In a universe as massive as our own, it would be selfish to even fathom the possibility of solitude in such an astronomical place. If we are truly alone, then what's with all the wasted space? Allow me to change perspectives for a moment. Let's hypothetically say you just built an aquarium the entire size of Earth. But instead of keeping billions of fish in the giant tank, you've decided to let one measly goldfish reign alone over it's very private sea. As you can clearly see, both ideas of loneliness are one in the same. Only the selfish would believe that we Earthlings have the entire Universe all to ourselves. But did you know we already have suggestive proof of life lurking in our own Solar System? To see it for yourself, all you have to do is look up. Our own Sun can literally help shed some light on this rather dim subject.
Our closest star, the Sun, is just beyond our reach at 93 million miles away. Light from the Sun takes only 8 minutes to bathe Earth with it's awesome power. This light is a necessity for life to have in order to exist. By soaking up water, another byproduct of the Sun, plants also soak up light from the Sun and emit oxygen as it's waste product. Without this wasted oxygen, we Earthlings would surely parish. But thanks to our closest star, everyday life on Earth abundantly thrives. As Earthlings, we know first hand exactly what a star is capable of. Given the right conditions, the marriage of star and a planet can and do produce life as we know it.

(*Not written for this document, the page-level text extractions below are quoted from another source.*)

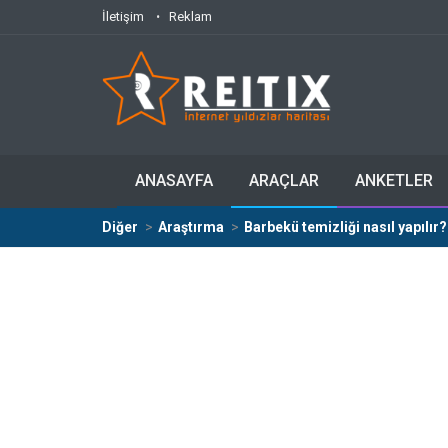
İletişim
Reklam
ANASAYFA
ARAÇLAR
ANKETLER
Diğer
Araştırma
Barbekü temizliği nasıl yapılır?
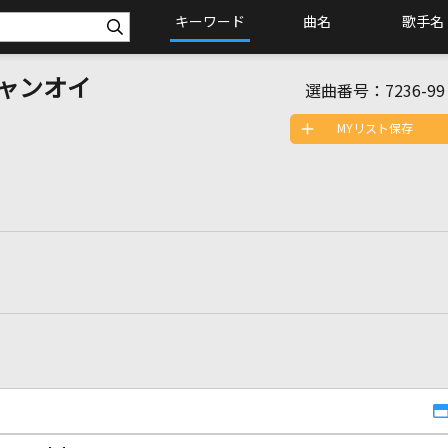
キーワード
曲名
歌手名
ャンオイ
選曲番号：
7236-99
MYリスト保存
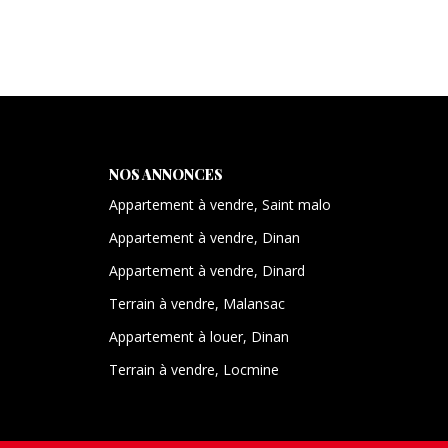
NOS ANNONCES
Appartement à vendre, Saint malo
Appartement à vendre, Dinan
Appartement à vendre, Dinard
Terrain à vendre, Malansac
Appartement à louer, Dinan
Terrain à vendre, Locmine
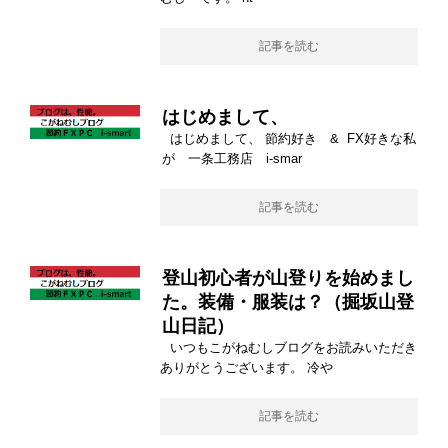
記事を読む
はじめまして、
はじめまして、 節約好き & FX好きな私
が 一条工務店 i-smar
記事を読む
登山初心者が山登りを始めまし
た。装備・服装は？（掘坂山登
山日記）
いつもこがねむしブログをお読みいただき
ありがとうございます。 冷や
記事を読む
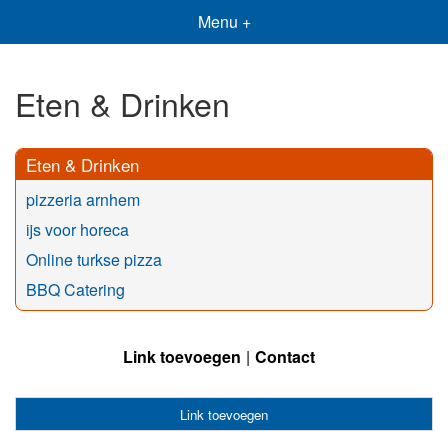
Menu +
Eten & Drinken
Eten & Drinken
pizzeria arnhem
ijs voor horeca
Online turkse pizza
BBQ Catering
Link toevoegen
Contact
Link toevoegen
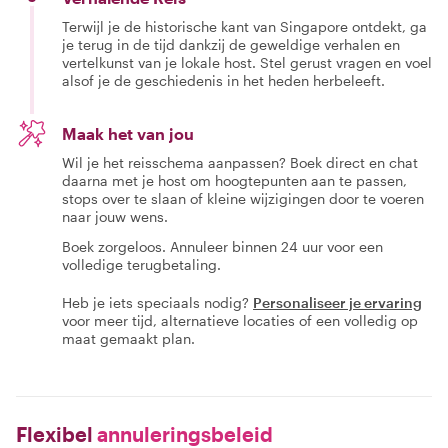
Terwijl je de historische kant van Singapore ontdekt, ga
je terug in de tijd dankzij de geweldige verhalen en
vertelkunst van je lokale host. Stel gerust vragen en voel
alsof je de geschiedenis in het heden herbeleeft.
Maak het van jou
Wil je het reisschema aanpassen? Boek direct en chat
daarna met je host om hoogtepunten aan te passen,
stops over te slaan of kleine wijzigingen door te voeren
naar jouw wens.
Boek zorgeloos. Annuleer binnen 24 uur voor een
volledige terugbetaling.
Heb je iets speciaals nodig?
Personaliseer je ervaring
voor meer tijd, alternatieve locaties of een volledig op
maat gemaakt plan.
Flexibel
annuleringsbeleid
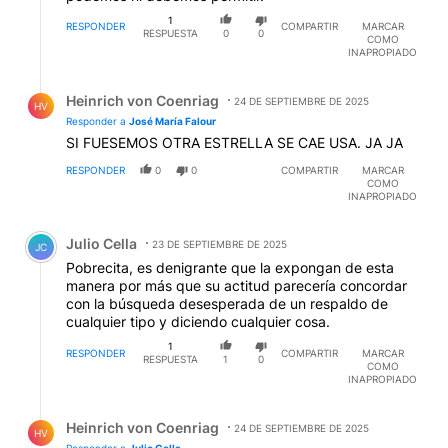
1
RESPONDER
COMPARTIR
MARCAR
RESPUESTA
0
0
COMO
INAPROPIADO
Respuesta de Heinrich von Coenriag.
Heinrich von Coenriag
24 DE SEPTIEMBRE DE 2025
HV
Responder a
José María Falour
SI FUESEMOS OTRA ESTRELLA SE CAE USA. JA JA
RESPONDER
0
0
COMPARTIR
MARCAR
COMO
INAPROPIADO
Comentario de Julio Cella.
Julio Cella
23 DE SEPTIEMBRE DE 2025
JC
Pobrecita, es denigrante que la expongan de esta
manera por más que su actitud parecería concordar
con la búsqueda desesperada de un respaldo de
cualquier tipo y diciendo cualquier cosa.
1
RESPONDER
COMPARTIR
MARCAR
RESPUESTA
1
0
COMO
INAPROPIADO
Respuesta de Heinrich von Coenriag.
Heinrich von Coenriag
24 DE SEPTIEMBRE DE 2025
HV
Responder a
Julio Cella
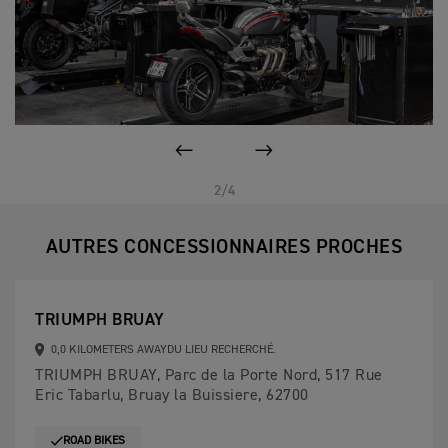
PAGE PRÉCÉDENTE
SUIVANT
2/4
AUTRES CONCESSIONNAIRES PROCHES
TRIUMPH BRUAY
0,0 KILOMETERS AWAYDU LIEU RECHERCHÉ.
TRIUMPH BRUAY, Parc de la Porte Nord, 517 Rue
Eric Tabarlu, Bruay la Buissiere, 62700
ROAD BIKES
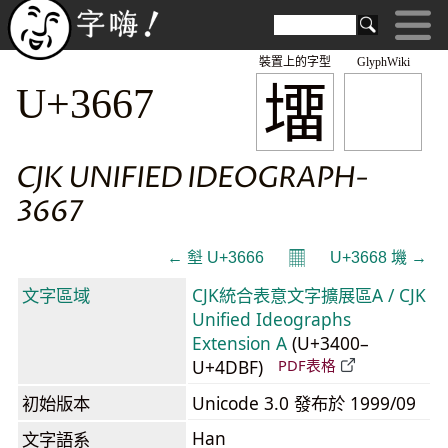
裝置上的字型
GlyphWiki
㙧
U+3667
CJK UNIFIED IDEOGRAPH-
3667
𝄜
← 㙦 U+3666
U+3668 㙨 →
文字區域
CJK統合表意文字擴展區A / CJK
Unified Ideographs
Extension A
(U+3400–
U+4DBF)
PDF表格
初始版本
Unicode 3.0 發布於 1999/09
Han
文字語系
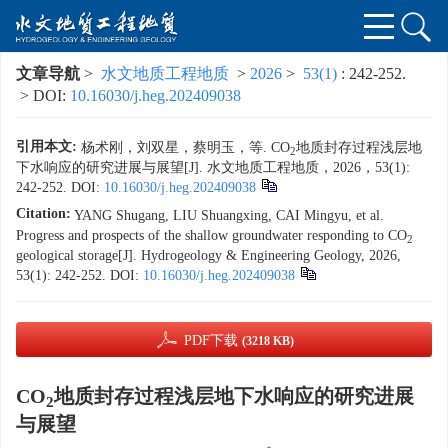
文章导航
>
水文地质工程地质
>
2026
>
53(1)
: 242-252.
> DOI:
10.16030/j.heg.202409038
引用本文:
杨术刚，刘双星，蔡明玉，等. CO
地质封存过程浅层地
2
下水响应的研究进展与展望[J]. 水文地质工程地质，2026，53(1):
242-252.
DOI:
10.16030/j.heg.202409038
Citation:
YANG Shugang, LIU Shuangxing, CAI Mingyu, et al.
Progress and prospects of the shallow groundwater responding to CO
2
geological storage[J]. Hydrogeology & Engineering Geology, 2026,
53(1): 242-252.
DOI:
10.16030/j.heg.202409038
PDF下载
(3218 KB)
CO
地质封存过程浅层地下水响应的研究进展
2
与展望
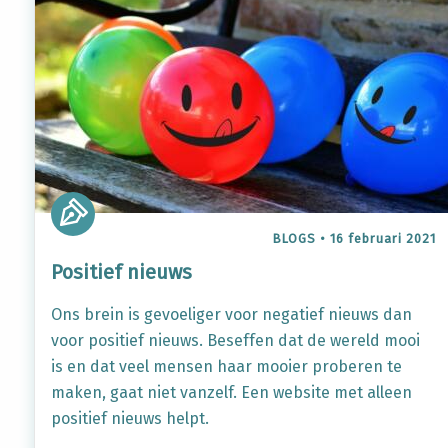
BLOGS
•
16 februari 2021
Positief nieuws
Ons brein is gevoeliger voor negatief nieuws dan
voor positief nieuws. Beseffen dat de wereld mooi
is en dat veel mensen haar mooier proberen te
maken, gaat niet vanzelf. Een website met alleen
positief nieuws helpt.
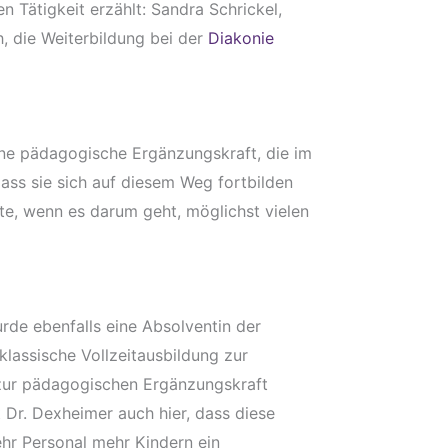
n Tätigkeit erzählt: Sandra Schrickel,
h, die Weiterbildung bei der
Diakonie
ne pädagogische Ergänzungskraft, die im
dass sie sich auf diesem Weg fortbilden
e, wenn es darum geht, möglichst vielen
rde ebenfalls eine Absolventin der
klassische Vollzeitausbildung zur
 zur pädagogischen Ergänzungskraft
t Dr. Dexheimer auch hier, dass diese
ehr Personal mehr Kindern ein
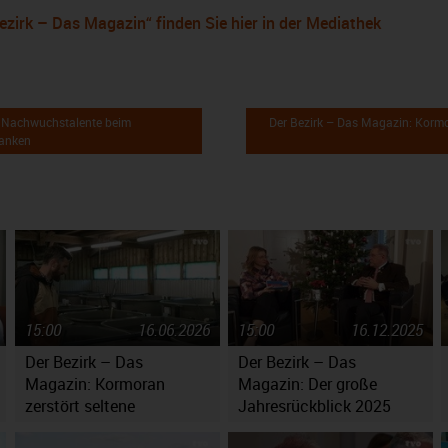
ezirk – Das Magazin“ finden Sie hier in der Mediathek
i Nachwuchstalente beim
Der Bezirk – Das Magazin: Kormo
ranken
15:00
16.06.2026
15:00
16.12.2025
Der Bezirk – Das
Der Bezirk – Das
Magazin: Kormoran
Magazin: Der große
zerstört seltene
Jahresrückblick 2025
er
Fischbestände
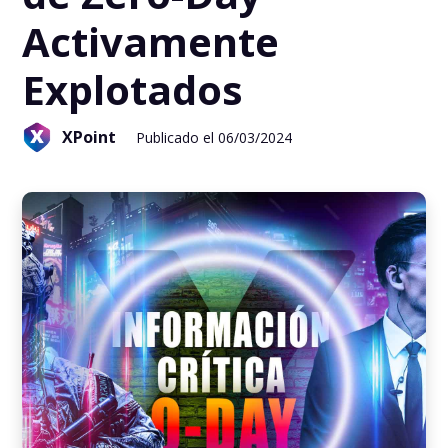
Activamente
Explotados
XPoint
Publicado el 06/03/2024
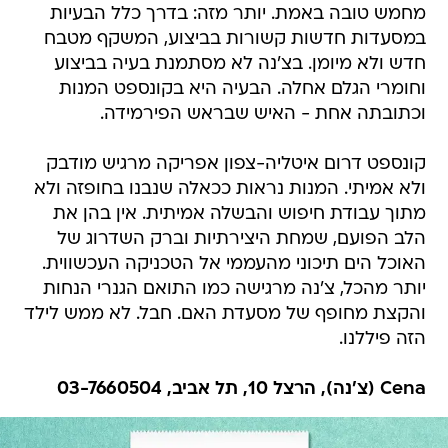
מחמש טובה באמת. יותר מזה: בדרך כלל הבעיות
במסעדות חדשות קשורות בביצוע, המשקף מטבח
חדש ולא מיומן. בצ'נה לא מסתמנת בעיה בביצוע
וחומרי הגלם אחלה. הבעיה היא בקונספט המנות
וכתובתה אחת - האיש שבראש הפירמידה.
קונספט דרום איטליה-צפון אפריקה מרגיש מודבק
ולא אמיתי. המנות נראות ככאלה שנבנו בחופזה ולא
מתוך עבודת חיפוש והבשלה אמיתית. אין בהן את
הלב הפועם, שמחת היצירתיות וברק השדרוג של
האוכל הים תיכוני מהעממי אל הטכניקה העכשווית.
יותר מהכל, צ'נה מרגישה כמו התואם הגנרי הנחות
והקצת מחופף של מסעדת האם. חבל. לא ממש לילד
הזה פיללנו.
Cena (צ'נה), הרצל 10, תל אביב, 03-7660504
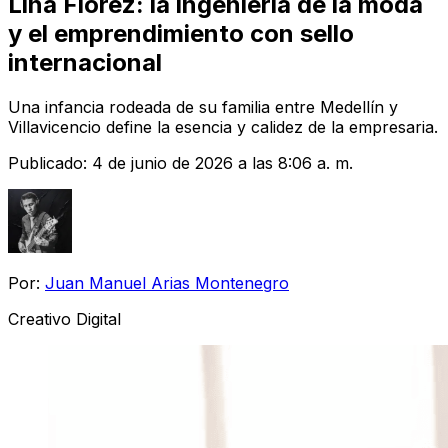
Lina Flórez: la ingeniería de la moda
y el emprendimiento con sello
internacional
Una infancia rodeada de su familia entre Medellín y
Villavicencio define la esencia y calidez de la empresaria.
Publicado:
4 de junio de 2026 a las 8:06 a. m.
Por:
Juan Manuel Arias Montenegro
Creativo Digital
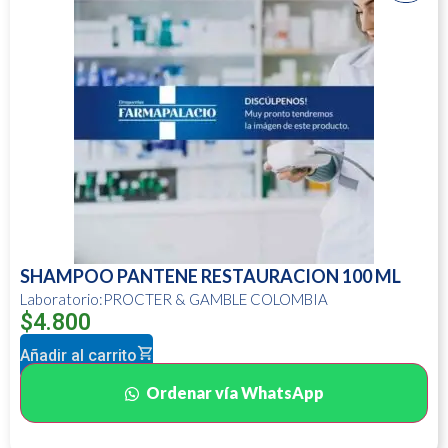
SHAMPOO PANTENE RESTAURACION 100 ML
Laboratorio:PROCTER & GAMBLE COLOMBIA
$
4.800
Añadir al carrito
Ordenar vía WhatsApp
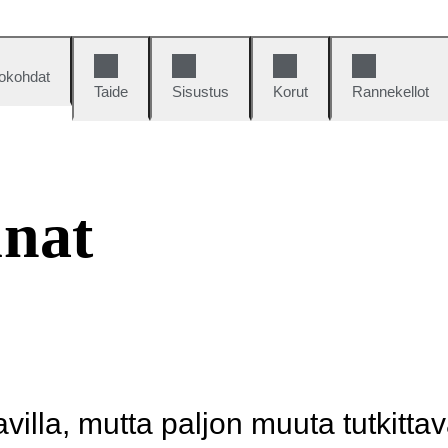
okohdat
Taide
Sisustus
Korut
Rannekellot
unat
illa, mutta paljon muuta tutkittav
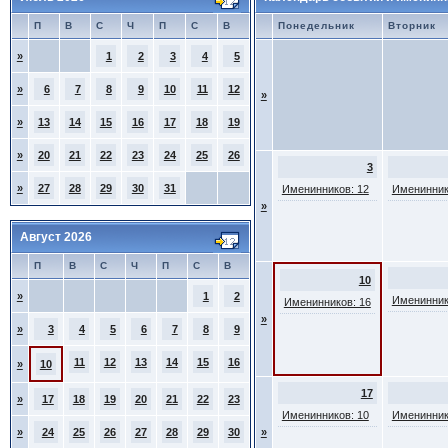
П
В
С
Ч
П
С
В
Понедельник
Вторник
»
1
2
3
4
5
»
6
7
8
9
10
11
12
»
»
13
14
15
16
17
18
19
»
20
21
22
23
24
25
26
3
»
27
28
29
30
31
Именинников: 12
Именинник
»
Август 2026
П
В
С
Ч
П
С
В
10
»
1
2
Именинник
Именинников: 16
»
»
3
4
5
6
7
8
9
11
12
13
14
15
16
»
10
17
»
17
18
19
20
21
22
23
Именинников: 10
Именинник
»
24
25
26
27
28
29
30
»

We may not have definitive proof of life outside of Earth just yet, but that does not mean life abroad doesn't exist. The fact alone that our Universe contains billions of stars making up billions of galaxies, I would say that it's not possible for alien life not to exist in such a massive universe. But until we find that definitive proof of life beyond Earth, the question of are we alone in the Universe will still go unanswered. But perhaps on a planet, in a galaxy far far away, that very same question also plagues advanced minds just as ours have for centuries.